Le bilan de la SAAQ en Estrie est en phase avec celui de l’ensemble de la province pour l’année 2018. Le nombre d’accidentés a diminué de 1723 par rapport à l’année dernière, soit une diminution de trois décès, de 68 blessés graves et de 1652 blessés légers. Il s’agit d’une baisse de 4,6 % par rapport à 2017. 

Cette amélioration est jugée « remarquable » considérant que le risque d’accident s’est accru en raison de l’augmentation de près de 1 % du nombre de véhicules en circulation et de plus de 1 % du nombre de titulaires de permis, argumente-t-on dans un communiqué de presse.

« Bien que le bilan routier 2018 se soit amélioré, chaque victime est une victime de trop. Il ne faut évidemment pas baisser la garde, mais plutôt continuer nos efforts visant la diminution du nombre de décès et de blessés sur nos routes », déclare François Bonnardel, ministre des Transports et ministre responsable de la région de l’Estrie.

« D’ailleurs, j’ai demandé à la SAAQ de mettre sur pied un accès graduel à la conduite moto, basé sur l’expérience de conduite, pour la saison 2020. De plus, avec l’hiver qu’on a eu, avec ses nombreux carambolages, j’ai également demandé à la SAAQ de tenir une campagne de masse sur la conduite hivernale pour sensibiliser davantage les automobilistes, pour la saison 2019-2020. »

On se félicite aussi du retour à l’amélioration chez les 15 à 24 ans au Québec. Le nombre de décès est passé de 77 en 2017 à 50 en 2018, Il s’agit d’une amélioration de 21,9 % par rapport à la moyenne de 2013 à 2017. Le nombre de blessés graves est passé de 374 à 304 pour la même période. 

De plus, près d’un décès sur trois survient entre 20 h et minuit. Les accidents surviennent principalement la fin de semaine, l’été ou l’automne.

Du vélo plus sécuritaire

Le nombre de blessés graves et de blessés légers chez les cyclistes a diminué respectivement de 29,5 % et de 12,5 % par rapport à 2017, alors que le nombre de décès est resté stable à 10. Le nombre d’accidentés à vélo est en baisse de 17,6 % par rapport à la moyenne des cinq dernières années.

On observe aussi une embellie chez les motocyclistes.
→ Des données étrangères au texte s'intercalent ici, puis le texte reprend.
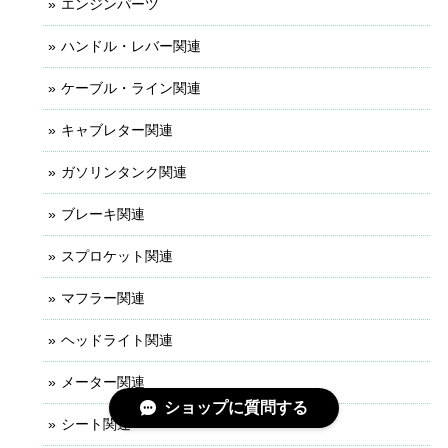
エンジンパーツ
ハンドル・レバー関連
ケーブル・ライン関連
キャブレター関連
ガソリンタンク関連
ブレーキ関連
スプロケット関連
マフラー関連
ヘッドライト関連
メーター関連
ショップに質問する
シート関連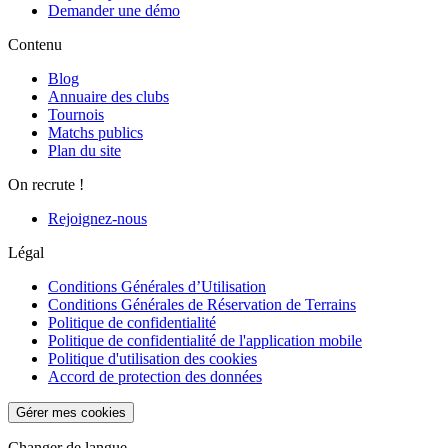
Demander une démo
Contenu
Blog
Annuaire des clubs
Tournois
Matchs publics
Plan du site
On recrute !
Rejoignez-nous
Légal
Conditions Générales d’Utilisation
Conditions Générales de Réservation de Terrains
Politique de confidentialité
Politique de confidentialité de l'application mobile
Politique d'utilisation des cookies
Accord de protection des données
Gérer mes cookies
Changer de langue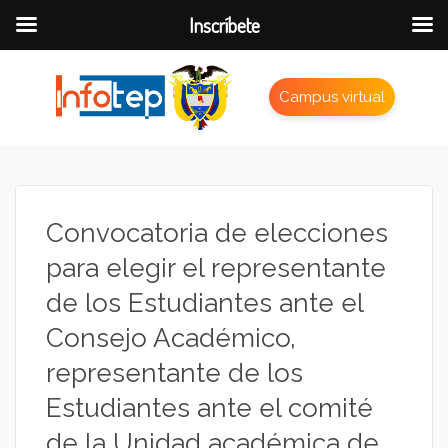
Inscríbete
Campus virtual
Convocatoria de elecciones
para elegir el representante
de los Estudiantes ante el
Consejo Académico,
representante de los
Estudiantes ante el comité
de la Unidad académica de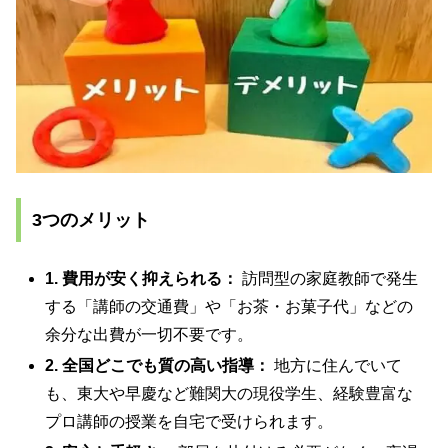
3つのメリット
1. 費用が安く抑えられる：
訪問型の家庭教師で発生
する「講師の交通費」や「お茶・お菓子代」などの
余分な出費が一切不要です。
2. 全国どこでも質の高い指導：
地方に住んでいて
も、東大や早慶など難関大の現役学生、経験豊富な
プロ講師の授業を自宅で受けられます。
Le nombre de décès est demeuré stable à 49, mais le nombre de blessés graves et de blessés légers ont connu une baisse respective de 5 et de 54 par rapport à 2017.

Pour 49,3 % des accidentés, la moto était le seul véhicule impliqué, comparativement à 31,2 % pour le total des accidentés non motocyclistes. La distraction, la vitesse et le fait de ne pas céder le passage sont les principales causes d’accidents. 

Le nombre de piétons décédés est en diminution de 9,2 %, passant de 76 en 2017 à 69 en 2018. Il est cependant en augmentation de 16,9 % par rapport à la moyenne de 2013 à 2017. Le nombre de blessés graves et de blessés légers a augmenté respectivement de 5,8 % et de 3,1 % par rapport à 2017.

Le bilan le moins réjouissant se trouve dans les statistiques des 75 ans ou plus, où un remarque une hausse des accidentés. Le nombre de décès est passé de 43 en 2017 à 52 en 2018. Il s’agit d’une hausse de 20,9 % et d’une hausse de 2,8 % par rapport à la moyenne de 2013 à 2017.

Le nombre de blessés graves est passé de 57 à 84 pour la même période; il s’agit d’une hausse de 47,4 % et d’une hausse de 11,7 % par rapport à la moyenne de 2013 à 2017. Dans 38 % des cas, les personnes décédées étaient des piétons.